Data shown |
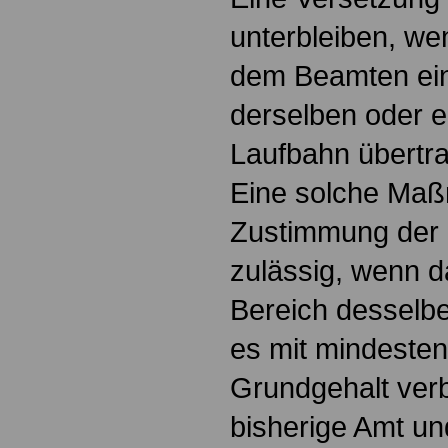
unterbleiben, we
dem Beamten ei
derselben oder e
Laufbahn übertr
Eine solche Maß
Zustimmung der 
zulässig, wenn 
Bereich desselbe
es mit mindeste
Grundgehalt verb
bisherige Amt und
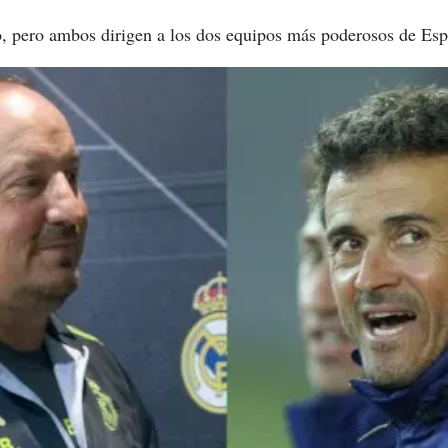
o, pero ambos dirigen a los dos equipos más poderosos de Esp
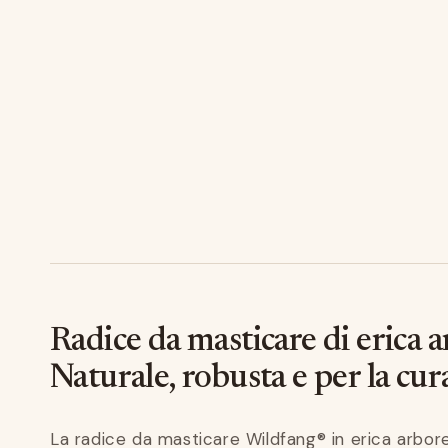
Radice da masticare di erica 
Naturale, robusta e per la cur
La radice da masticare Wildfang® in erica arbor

* * *

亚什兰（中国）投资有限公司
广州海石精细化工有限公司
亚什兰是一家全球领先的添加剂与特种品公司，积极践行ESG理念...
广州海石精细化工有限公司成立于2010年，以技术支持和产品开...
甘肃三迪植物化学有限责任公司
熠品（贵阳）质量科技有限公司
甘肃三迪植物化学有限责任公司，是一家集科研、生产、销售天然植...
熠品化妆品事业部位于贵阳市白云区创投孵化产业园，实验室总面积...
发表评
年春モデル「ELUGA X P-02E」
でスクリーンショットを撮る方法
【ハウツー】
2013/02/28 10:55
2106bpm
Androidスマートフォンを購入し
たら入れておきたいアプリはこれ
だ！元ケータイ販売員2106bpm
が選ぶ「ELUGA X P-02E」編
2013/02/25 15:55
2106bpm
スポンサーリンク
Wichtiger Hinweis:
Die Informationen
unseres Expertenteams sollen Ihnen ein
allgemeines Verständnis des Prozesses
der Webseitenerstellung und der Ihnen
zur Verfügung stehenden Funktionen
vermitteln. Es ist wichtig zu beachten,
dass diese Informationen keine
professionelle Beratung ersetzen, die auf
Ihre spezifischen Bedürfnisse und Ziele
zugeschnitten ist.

Your instructions |
An exact copy of the lines above between the line holding "Die Informationen" and the line holding "Ihre spezifischen Bedürfnisse und Ziele", inclusive, is the whole answer.

Result of this task |
Die Informationen
unseres Expertenteams sollen Ihnen ein
allgemeines Verständnis des Prozesses
der Webseitenerstellung und der Ihnen
zur Verfügung stehenden Funktionen
vermitteln. Es ist wichtig zu beachten,
dass diese Informationen keine
professionelle Beratung ersetzen, die auf
Ihre spezifischen Bedürfnisse und Ziele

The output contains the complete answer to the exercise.